JESSICA MCMILLAN, ART STUDENT: When I looked at her face all I could think of was like -- is she really there, how much pain was she feeling, was she communicating (UNINTELLIGIBLE).

MESERVE: Knowing how therapeutic art can be some schools have encouraged children to draw.

KATHIE CLEMENTS, THIRD GRADE TEACHER: She wanted to do something beautiful and she thought of the flowers because it was too hard for her to think about the events that had taken place.

DAVID VICKERS, ART TEACHER: This child drawing the window repeatedly, repeatedly, repeatedly -- these containers -- these squares attempting in some sense to contain this -- the fears and the concerns.

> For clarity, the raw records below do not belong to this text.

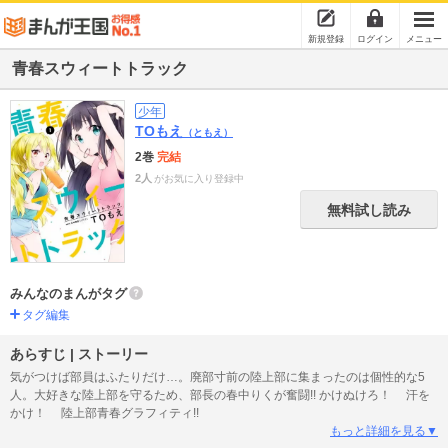
新規登録
ログイン
メニュー
青春スウィートトラック
少年
TOもえ
（ともえ）
2巻
完結
2人
がお気に入り登録中
無料試し読み
みんなのまんがタグ
タグ編集
あらすじ | ストーリー
気がつけば部員はふたりだけ…。廃部寸前の陸上部に集まったのは個性的な5
人。大好きな陸上部を守るため、部長の春中りくが奮闘!! かけぬけろ！ 汗を
かけ！ 陸上部青春グラフィティ!!
もっと詳細を見る▼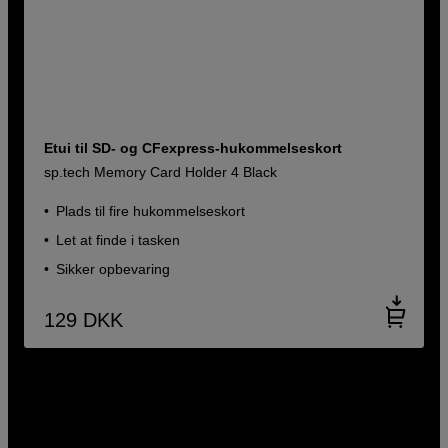
Etui til SD- og CFexpress-hukommelseskort
sp.tech Memory Card Holder 4 Black
Plads til fire hukommelseskort
Let at finde i tasken
Sikker opbevaring
129
DKK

MESERVE: Some wield their markers fiercely using strong colors, showing their agitation. But sometimes art requires a harnessing of emotion. Students evacuated from a photojournalism class at the Corcoran walked two miles to the Pentagon to capture events there following their instincts.

KEVIN GILBERT, PHOTOJOURNALISM INSTRUCTOR: To be thrown into the midst of one of the greatest journalist moments of our lifetime and to be right down at the Pentagon, shooting and thinking like photo journalists was incredible.

MESERVE: Art is not just for those who make it -- it is for those who view it or hear it. And for us, too, it can be a tonic.

WATKINS: One nation under God, united we will stand.

MESERVE: Stand and go on and create.

WATKINS: And all of us must stand.

MESERVE: Jeanne Meserve, CNN, Washington.